Workplace experts say managers can play a role too. Flexible environments, quiet workspaces, and open acknowledgment of mental health can help. But in many cases, the responsibility falls on individuals to self-advocate.
There is a common misconception that sensitive people must become “tougher” to survive. But psychologists caution against equating resilience with emotional numbness.
“Resilience is not about shutting down feelings,” explained Dr. Mehra. “It is about learning to recover after being affected. Sensitive people can remain soft-hearted while developing inner stability.”

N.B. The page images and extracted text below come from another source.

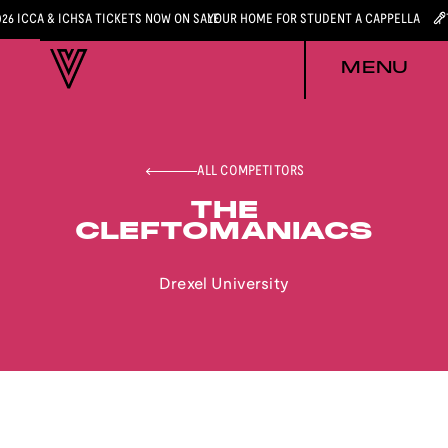
026 ICCA & ICHSA TICKETS NOW ON SALE
YOUR HOME FOR STUDENT A CAPPELLA
MENU
ALL COMPETITORS
THE
CLEFTOMANIACS
Drexel University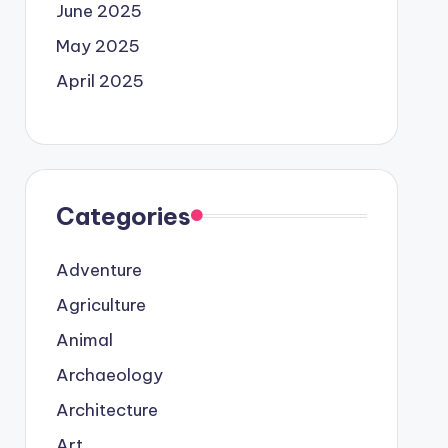
June 2025
May 2025
April 2025
Categories
Adventure
Agriculture
Animal
Archaeology
Architecture
Art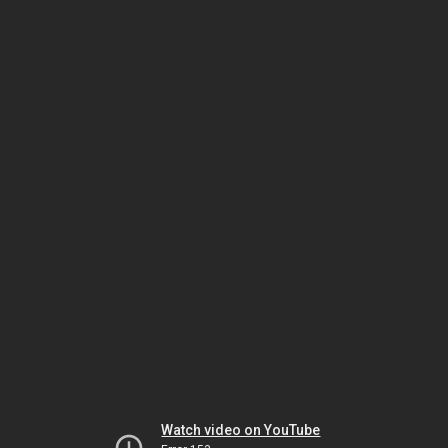
Watch video on YouTube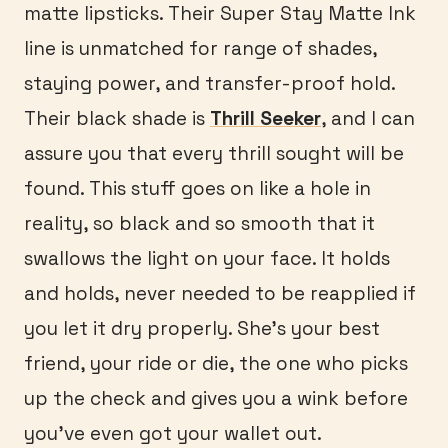
matte lipsticks. Their Super Stay Matte Ink
line is unmatched for range of shades,
staying power, and transfer-proof hold.
Their black shade is
Thrill Seeker
, and I can
assure you that every thrill sought will be
found. This stuff goes on like a hole in
reality, so black and so smooth that it
swallows the light on your face. It holds
and holds, never needed to be reapplied if
you let it dry properly. She’s your best
friend, your ride or die, the one who picks
up the check and gives you a wink before
you’ve even got your wallet out.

Mindfulness practices, deep breathing, or even regular time in nature have been shown to reduce stress reactivity. Journaling can help process overwhelming emotions. For some, creative outlets like painting or music become both refuge and strength.
Perhaps the most powerful shield for the sensitive is finding supportive communities. In Kurukshetra, a small group of artists meets weekly not just to create but also to talk about the weight of their inner worlds. “Here, no one says, ‘You’re too sensitive,’” said 32-year-old member Priya Malhotra. “We can laugh, cry, and share without judgment. That itself is healing.”
Online, too, communities for highly sensitive people are growing. While the internet can be a source of overwhelm, it also provides spaces where sensitivity is validated rather than dismissed.
Sociologists note that cultural narratives need to shift as well. “In India, we often valorize toughness, particularly in men,” said Professor Rajesh Kumar of Jawaharlal Nehru University. “But sensitivity is not weakness. It can make for better leaders, caregivers, and innovators. Recognizing this publicly reduces stigma.”
When sensitivity is misunderstood or suppressed, the consequences can be grave. Studies link high sensitivity with increased risk of anxiety, depression, and burnout, particularly when individuals lack coping strategies or social support.
“There is a cost when society fails to accommodate those who feel more,” Dr. Mehra warned. “We lose the empathy, creativity, and conscience they bring. And they themselves pay with their health.”
Experts caution that self-protection should not mean permanent withdrawal. Sensitive individuals may be tempted to avoid conflict, news, or social life altogether. While temporary breaks are helpful, retreating completely can deepen isolation.
Instead, the focus should be on balance: exposure with safeguards, openness with boundaries. “The goal is not to escape the world,” Khanna said. “It is to engage with it in a way that doesn’t destroy you.”
For Riya Sharma, this balance is still a work in progress. She now takes daily walks without her phone, has limited her social media use, and practices saying no. “I still feel deeply, I still get hurt,” she said. “But I don’t see that as a flaw anymore. It’s part of who I am. My task is to take care of that part, not crush it.”
As climate disasters, political unrest, and rapid technological shifts add to global stress, experts argue that societies cannot afford to dismiss sensitivity. “We need people who notice what others miss, who can sense suffering, who respond with care,” said Professor Kumar. “But for them to thrive, we must create environments that do not constantly wound them.”
Until then, sensitive individuals will continue to build their own shields — through boundaries, resilience, and supportive communities — as they navigate a world that often feels too sharp for their open hearts.